Vail music: Hard to pronounce, easy to dance to
Vail, CO Colorado
VAIL, Colorado – The members of Euforquestra – who will play in Vail, Colorado Wednesday – have no lofty visions of selling a million copies of one of their records. Instead, they’d like to make a living doing what they do best – performing live concerts around the country.
“We’re hoping it’ll turn into more and more concert tickets sold. We want to make our living doing shows,” said Mike Tallman, the band’s guitarist.
That’s why they decided to give their third studio album, called “Soup,” away for free on their Web site after it was released this past October. The idea is people will like their album so much after listening online that they will come to a show, Tallman said.
“Some of our older friends in the industry tried to talk us out of it but in this day and age, the industry is changing so fast, the only way to stay ahead of the curve is to change with it and keep an eye on the trends,” he said.
In the end, the seven members of the band decided to use the new album to launch a big Facebook promotion.
“We had 1,400-some fans and then we announced if we reach 3,000 followers, we’d give it away free. That was in August. We’ve nearly tripled our numbers since then.”
The band makes it Vail debut Wednesday night at Samana Lounge. The show gets underway at 10 p.m. and tickets are $5.
Scotty Stoughton of Samana Lounge said this band is on the rise both in Colorado and the national jam scene.
“I love this band, I first saw them at the Mark Van Benefit in Boulder last December and was hooked,” Stoughton said. “They came out with some smoking thick funk bass lines and journeyed into percussion-driven Afro-funk.”
If you’re having trouble pronouncing this band’s name, you’re not alone.
Most people “butcher it,” Tallman said, explaining that the name is a combination of euphoria and orchestra but with a “Spanglish hybrid spelling.” And the orchestra part fits – there’s a plethora of instruments between them, including guitar, bass guitar, tenor and alto saxophone, drums, congos, cowbells, keyboards, organ and piano.
“We’re going to have to explain it and pronounce it for people probably for the rest of our careers, but that’s just part of it,” he said.
The band got its start in Iowa City, Iowa and relocated to Fort Collins in 2008.
“Fort Collins has a very laid-back, very Midwest, Iowa-feel to it,” he said. “We really felt like it was the easiest transition we could have had for all of us – seven band members, four girls, one child and a bunch of cats and dogs moved out here together.
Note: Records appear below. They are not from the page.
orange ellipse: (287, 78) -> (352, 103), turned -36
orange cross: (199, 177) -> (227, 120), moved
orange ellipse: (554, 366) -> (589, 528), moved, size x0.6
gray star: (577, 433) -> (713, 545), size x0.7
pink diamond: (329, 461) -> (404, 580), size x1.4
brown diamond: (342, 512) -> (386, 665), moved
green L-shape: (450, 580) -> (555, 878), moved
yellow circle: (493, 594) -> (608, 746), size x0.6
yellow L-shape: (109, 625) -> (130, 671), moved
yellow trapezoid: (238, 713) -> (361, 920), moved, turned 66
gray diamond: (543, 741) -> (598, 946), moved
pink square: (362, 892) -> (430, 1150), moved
We came out here with a whole family.”
The band describes their sound as “Afro-Caribbean-barnyard-funk” – a unique, rhythmic blend that integrates such genres as Afrobeat, reggae, Afro-Cuban, samba, soca, funk, salsa and dub.
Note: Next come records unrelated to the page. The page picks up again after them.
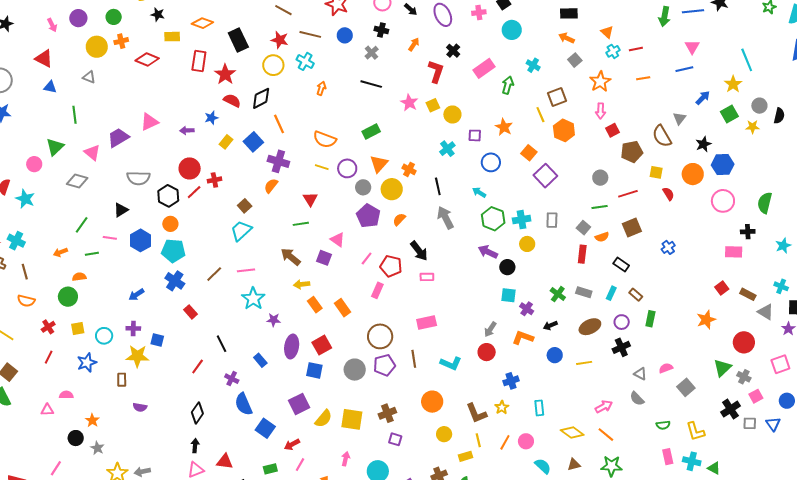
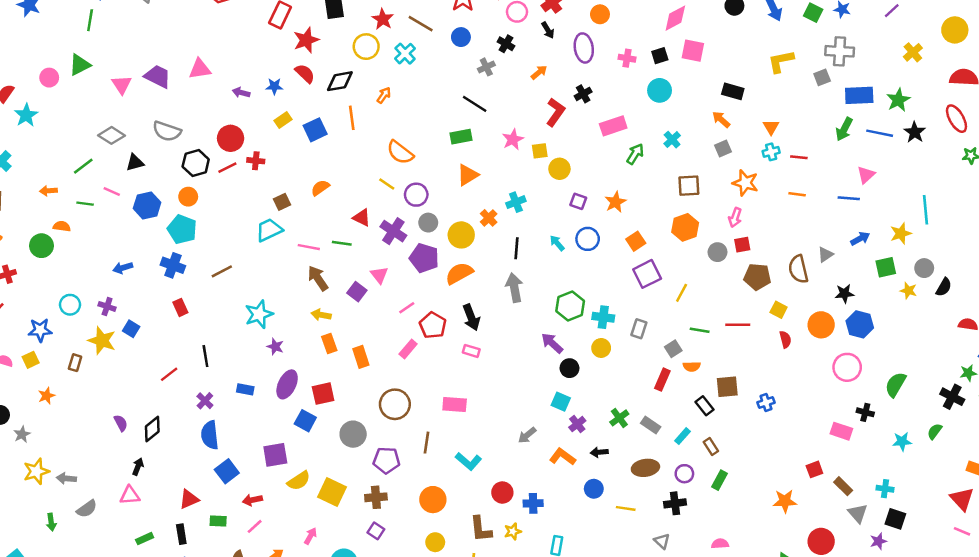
orange star: (600, 82) -> (745, 183), turned 30
orange arrow: (321, 88) -> (384, 95), moved
green line: (74, 115) -> (90, 20), moved
yellow line: (540, 115) -> (682, 293), moved, turned 35
green rectangle: (371, 132) -> (461, 137), moved
purple trapezoid: (118, 138) -> (158, 76), turned 40
cyan cross: (447, 149) -> (516, 202), moved
purple cross: (278, 161) -> (393, 231), moved
orange triangle: (379, 164) -> (468, 175), moved
gray circle: (600, 178) -> (718, 252), moved
gray diamond: (77, 181) -> (111, 135), moved
cyan arrow: (479, 192) -> (557, 243), moved
red triangle: (310, 199) -> (362, 218), turned -49
purple pentagon: (368, 216) -> (424, 258), turned -30
orange semicircle: (399, 219) -> (459, 273), size x1.6
brown square: (632, 228) -> (727, 387), moved
pink line: (246, 270) -> (309, 247), moved
blue cross: (175, 281) -> (173, 265), turned -30
cyan cross: (781, 286) -> (885, 489), turned -32
yellow square: (78, 329) -> (31, 360), moved, turned -32
red circle: (487, 352) -> (502, 493), moved
blue rectangle: (260, 360) -> (245, 389), turned -56
purple pentagon: (384, 365) -> (386, 460), moved
gray triangle: (640, 374) -> (662, 541), moved
purple semicircle: (140, 407) -> (121, 423), moved, turned -144
orange star: (92, 420) -> (46, 396), moved
red triangle: (225, 461) -> (189, 499), moved, turned -48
More than anything, this group plays dance music – high-intensity global dance music, according to their oft-used catch phrase.
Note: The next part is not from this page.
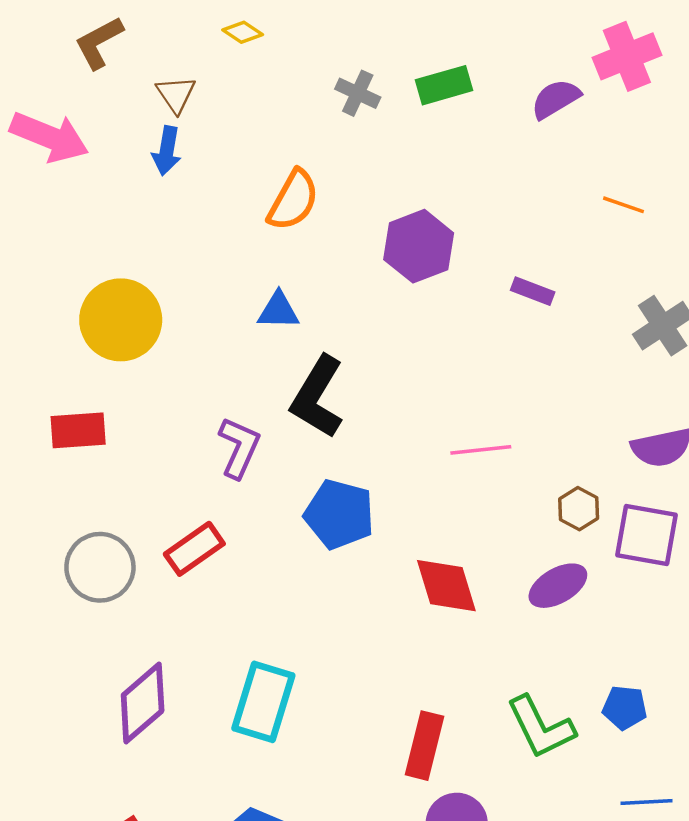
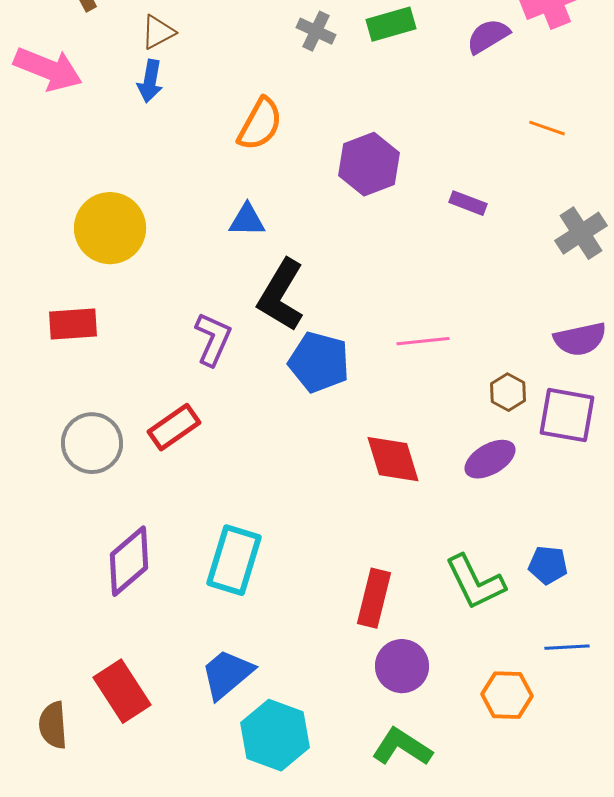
brown triangle: (176, 94) -> (158, 32), turned 36
blue pentagon: (339, 514) -> (319, 362), moved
“We like people to get down on the dance floor and have a good time. We’ll try anything once,” Tallman said.
Back when the band was based in Iowa and doing radio interviews, they found themselves being asked the same question over and over.
“Everybody would say ‘why are a bunch of white guys from Iowa playing worldly cultural music?’ That really baffled people.”
Now that the band is based in Colorado, they don’t get that question anymore.
“Apparently there are more well-rounded, versatile kids out here,” Tallman said, laughing. “People don’t give the Midwest as much credit as they should.”